In today's highly competitive electronics manufacturing
industry, strategic inventory management is a critical component of success-but
can also be the industry's Achilles heel. Maintaining the critical balance
between carrying too much inventory and not having enough remains a tough
challenge.
The Problem
Inventory management means having the right parts, in the
right place, at the right time. Here's a scenario all-too-familiar to many
manufacturers: The inventory target for a critical component is set to 10-
days-of-supply for every stage in the supply chain. Where
did
this number originate? Ten-days-of-supply is a company rule-of-thumb; the way
inventory management has always been done.

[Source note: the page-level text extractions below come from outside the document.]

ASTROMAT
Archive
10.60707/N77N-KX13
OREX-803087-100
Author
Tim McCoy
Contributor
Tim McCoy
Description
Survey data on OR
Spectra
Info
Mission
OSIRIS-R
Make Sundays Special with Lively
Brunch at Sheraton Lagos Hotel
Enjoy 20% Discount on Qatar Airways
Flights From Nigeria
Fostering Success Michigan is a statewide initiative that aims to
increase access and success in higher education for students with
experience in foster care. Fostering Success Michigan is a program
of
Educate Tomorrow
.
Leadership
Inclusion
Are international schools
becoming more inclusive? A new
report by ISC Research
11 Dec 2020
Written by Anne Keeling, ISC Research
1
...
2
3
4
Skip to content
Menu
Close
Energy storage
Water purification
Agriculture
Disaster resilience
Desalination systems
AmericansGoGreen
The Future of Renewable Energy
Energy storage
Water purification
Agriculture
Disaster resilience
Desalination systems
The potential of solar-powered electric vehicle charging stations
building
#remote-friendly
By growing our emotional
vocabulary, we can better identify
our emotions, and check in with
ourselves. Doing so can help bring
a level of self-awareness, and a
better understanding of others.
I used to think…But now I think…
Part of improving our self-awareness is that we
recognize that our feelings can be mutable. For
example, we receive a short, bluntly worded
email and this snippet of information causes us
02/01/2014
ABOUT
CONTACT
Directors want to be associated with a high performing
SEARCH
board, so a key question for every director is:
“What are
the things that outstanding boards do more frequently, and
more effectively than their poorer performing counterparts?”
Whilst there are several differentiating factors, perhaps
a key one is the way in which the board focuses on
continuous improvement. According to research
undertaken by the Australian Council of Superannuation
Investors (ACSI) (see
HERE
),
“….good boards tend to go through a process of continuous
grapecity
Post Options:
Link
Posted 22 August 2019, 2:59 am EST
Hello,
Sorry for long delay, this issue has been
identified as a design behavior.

Ten days of inventory may be appropriate, but, when
demand surges and a key supplier has a 15-day lead-time, the manufacturing
facility is at the mercy of the supplier's schedule. The result is a critical
shortage that brings the supply chain to a halt. On the other hand, holding
unused inventory is not a favorable alternative.
What if a way to truly know how much inventory can be
held at every stage of the supply chain existed?

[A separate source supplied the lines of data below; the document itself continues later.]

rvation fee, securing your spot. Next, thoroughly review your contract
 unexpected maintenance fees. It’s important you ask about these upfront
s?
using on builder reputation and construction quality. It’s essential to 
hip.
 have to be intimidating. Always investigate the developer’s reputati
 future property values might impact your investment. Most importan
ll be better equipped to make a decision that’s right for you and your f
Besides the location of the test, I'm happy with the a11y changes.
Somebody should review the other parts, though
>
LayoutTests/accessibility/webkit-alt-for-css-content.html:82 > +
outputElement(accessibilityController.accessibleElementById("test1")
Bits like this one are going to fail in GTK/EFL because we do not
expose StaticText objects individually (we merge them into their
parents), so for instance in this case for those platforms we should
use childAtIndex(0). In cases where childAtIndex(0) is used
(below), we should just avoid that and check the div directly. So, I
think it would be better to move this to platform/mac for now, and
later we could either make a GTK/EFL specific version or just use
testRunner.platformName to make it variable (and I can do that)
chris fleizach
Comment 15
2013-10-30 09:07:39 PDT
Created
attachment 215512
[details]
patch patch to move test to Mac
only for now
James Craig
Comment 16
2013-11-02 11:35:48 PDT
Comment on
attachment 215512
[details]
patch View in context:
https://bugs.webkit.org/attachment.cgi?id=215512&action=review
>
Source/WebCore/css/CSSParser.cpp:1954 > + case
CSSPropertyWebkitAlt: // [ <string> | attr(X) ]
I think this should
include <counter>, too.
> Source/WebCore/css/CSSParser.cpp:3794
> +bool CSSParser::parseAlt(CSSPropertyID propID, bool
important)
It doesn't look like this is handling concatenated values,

Optimization is the Solution
Optimization technology allows a company to build in
supply chain flexibility to better meet top goals-improved customer service, the
lowest cost and the shortest time-to-market. Such technology is an efficient way
to compare the hundreds of factors influencing on-time delivery and inventory
levels at all locations.
Current supply chain optimization applications leverage
powerful mathematical models to simultaneously evaluate the entire supply chain,
incorporating key drivers of supply chain performance, such as production cost,
demand variability and interdependencies, to identify the management solution.
Optimization applications, when deployed in an Internet-based infrastructure,
support collaborative decision-making and information exchange to leverage
existing company, supplier, partner and product data. For maximum performance,
optimization applications should be built on open-standards technologies, be
simple to use and should support leading supply chain and enterprise systems.

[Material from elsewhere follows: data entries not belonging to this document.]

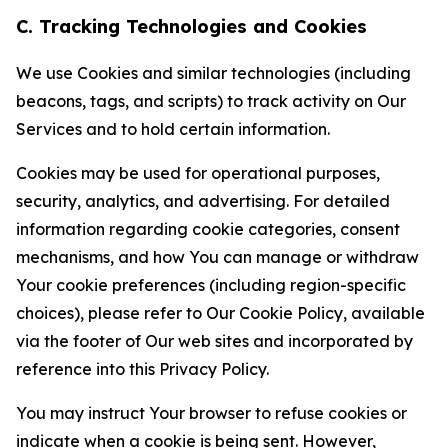
C. Tracking Technologies and Cookies
We use Cookies and similar technologies (including
beacons, tags, and scripts) to track activity on Our
Services and to hold certain information.
Cookies may be used for operational purposes,
security, analytics, and advertising. For detailed
information regarding cookie categories, consent
mechanisms, and how You can manage or withdraw
Your cookie preferences (including region-specific
choices), please refer to Our Cookie Policy, available
via the footer of Our web sites and incorporated by
reference into this Privacy Policy.
You may instruct Your browser to refuse cookies or
indicate when a cookie is being sent. However,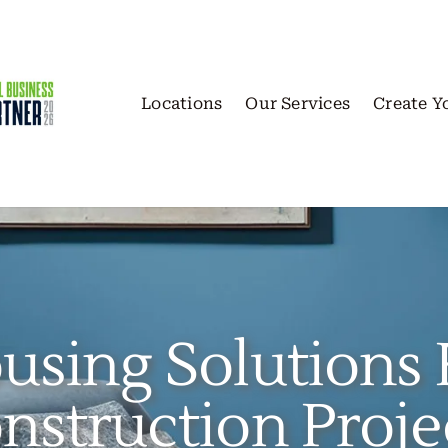
Locations
Our Services
Create Y
using Solutions 
nstruction Proje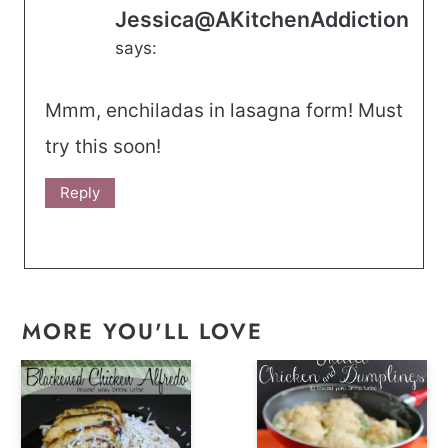
Jessica@AKitchenAddiction
says:
Mmm, enchiladas in lasagna form! Must
try this soon!
Reply
MORE YOU'LL LOVE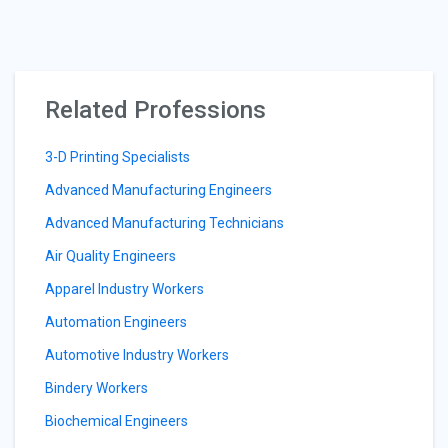
Related Professions
3-D Printing Specialists
Advanced Manufacturing Engineers
Advanced Manufacturing Technicians
Air Quality Engineers
Apparel Industry Workers
Automation Engineers
Automotive Industry Workers
Bindery Workers
Biochemical Engineers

Four main factors fuel the need for optimization:
1. Demand variability-unexpected spikes in customer
demand inevitably force manufacturers to dip into buffer inventories.
2. Supply uncertainty-limited capacity, supplier delays
and critical parts shortages are facts of life in the manufacturing business.
But manufacturers can plan for such uncertainty.
3. Lack of coordination and communication across the
supply chain-supply chain managers often make decisions in isolation. Such
decisions are often based only on local or functional information and metrics,
which can inevitably lead to other departments bearing extra costs.